Connecting Cultures [Archived]
This cluster sought to explore connected histories of art from the thirteenth to the mid-nineteenth centuries, a period defined by increasing levels of transcultural interchange facilitated by human and material mobility and greater levels of economic, political, and cultural connectivity. The purpose was not to explore a world history of art, by which we may mean an effort for global coverage. Rather, the group was interested in the connections and networks that existed across presumed cultural boundaries, the interchange and admixture of materials, technologies, and ideas, and the reassessment of existing, nationally, regionally, or culturally defined histories of art that have emerged from the European national and colonial legacies upon which the discipline of art history was founded.

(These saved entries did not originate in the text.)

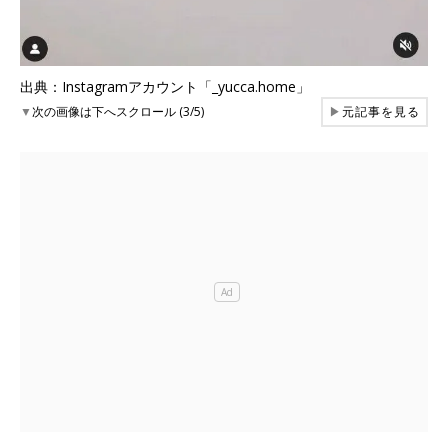
出典：Instagramアカウント「_yucca.home」
▼
次の画像は下へスクロール (3/5)
▶
元記事を見る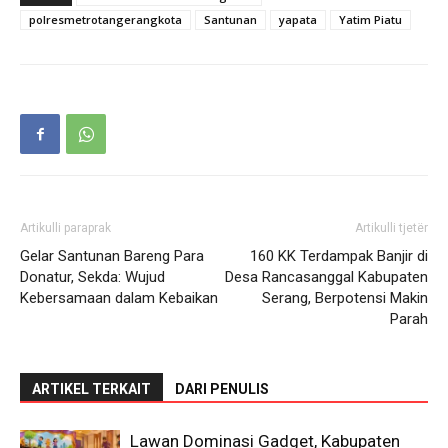
polresmetrotangerangkota
Santunan
yapata
Yatim Piatu
Artikulli paraprak
Artikulli tjetër
Gelar Santunan Bareng Para
160 KK Terdampak Banjir di
Donatur, Sekda: Wujud
Desa Rancasanggal Kabupaten
Kebersamaan dalam Kebaikan
Serang, Berpotensi Makin
Parah
ARTIKEL TERKAIT
DARI PENULIS
Lawan Dominasi Gadget, Kabupaten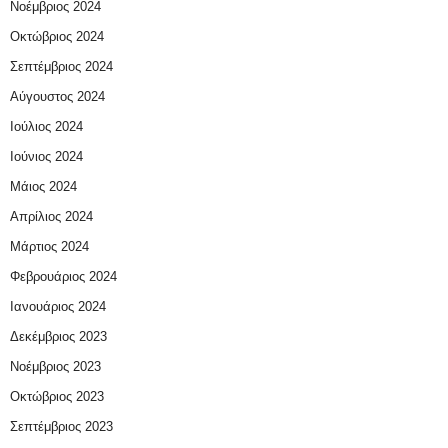
Νοέμβριος 2024
Οκτώβριος 2024
Σεπτέμβριος 2024
Αύγουστος 2024
Ιούλιος 2024
Ιούνιος 2024
Μάιος 2024
Απρίλιος 2024
Μάρτιος 2024
Φεβρουάριος 2024
Ιανουάριος 2024
Δεκέμβριος 2023
Νοέμβριος 2023
Οκτώβριος 2023
Σεπτέμβριος 2023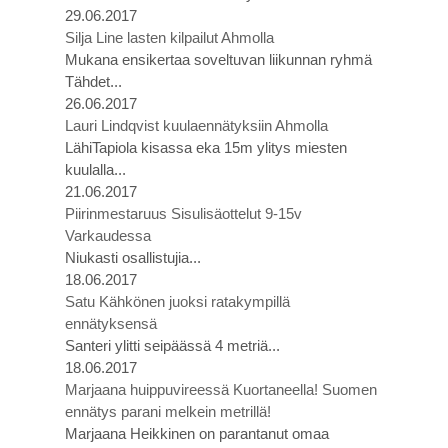
29.06.2017
Silja Line lasten kilpailut Ahmolla
Mukana ensikertaa soveltuvan liikunnan ryhmä
Tähdet...
26.06.2017
Lauri Lindqvist kuulaennätyksiin Ahmolla
LähiTapiola kisassa eka 15m ylitys miesten
kuulalla...
21.06.2017
Piirinmestaruus Sisulisäottelut 9-15v
Varkaudessa
Niukasti osallistujia...
18.06.2017
Satu Kähkönen juoksi ratakympillä
ennätyksensä
Santeri ylitti seipäässä 4 metriä...
18.06.2017
Marjaana huippuvireessä Kuortaneella! Suomen
ennätys parani melkein metrillä!
Marjaana Heikkinen on parantanut omaa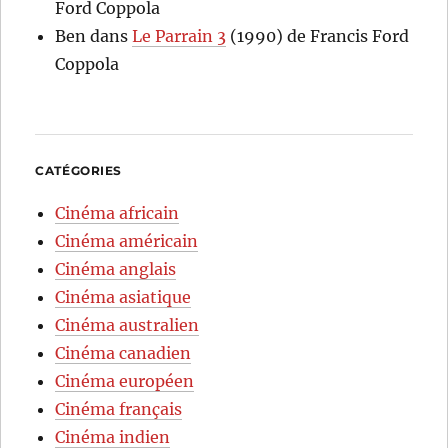
Ford Coppola
Ben
dans
Le Parrain 3
(1990) de Francis Ford
Coppola
CATÉGORIES
Cinéma africain
Cinéma américain
Cinéma anglais
Cinéma asiatique
Cinéma australien
Cinéma canadien
Cinéma européen
Cinéma français
Cinéma indien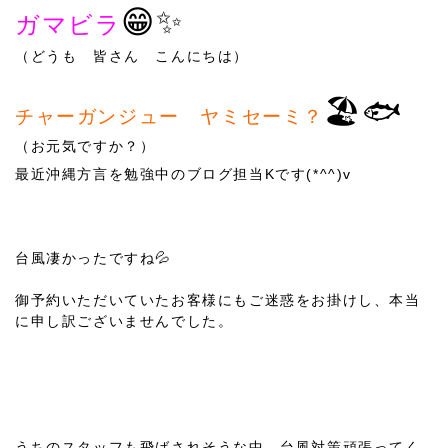
😁✨
ガマビラ
（どうも 皆さん こんにちは）
🏖🐟
チャーガンジュー ヤミセーミ？
（お元気ですか？）
最近沖縄方言を勉強中のブログ担当Kです(*^^)v
台風凄かったですね💦
御予約いただいていたお客様にもご迷惑をお掛けし、本当
に申し訳ございませんでした。
うちのスタッフも飛ばされそうな中、台風対策頑張ってく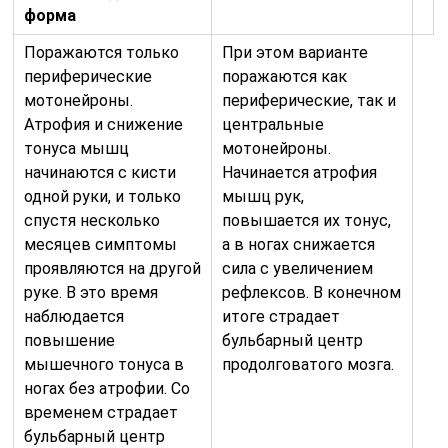
форма
Поражаются только
При этом варианте
периферические
поражаются как
мотонейроны.
периферические, так и
Атрофия и снижение
центральные
тонуса мышц
мотонейроны.
начинаются с кисти
Начинается атрофия
одной руки, и только
мышц рук,
спустя несколько
повышается их тонус,
месяцев симптомы
а в ногах снижается
проявляются на другой
сила с увеличением
руке. В это время
рефлексов. В конечном
наблюдается
итоге страдает
повышение
бульбарный центр
мышечного тонуса в
продолговатого мозга.
ногах без атрофии. Со
временем страдает
бульбарный центр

The cluster was particularly interested in encouraging and supporting multicentred histories of art, resisting simplistic, unidirectional narratives of influence and acculturation in favour of those that reflect locality as well as globality, and that articulate the mutual agency and action inherent in processes of interchange. In this light, the cluster was also eager to encourage discussions of historiography and practice, particularly those surrounding the ethics and methodology of such histories, as well as contributing to an evolving definition of the ‘global’ in art history.
The design of the group was intended to transcend the period-specific sections that previously characterised research groupings, drawing a straightforward line between the global as articulated in modern and especially contemporary art theory and the linkages between East and West, North and South, and everywhere in between that will lead to a more fruitful understanding of the broad period under question.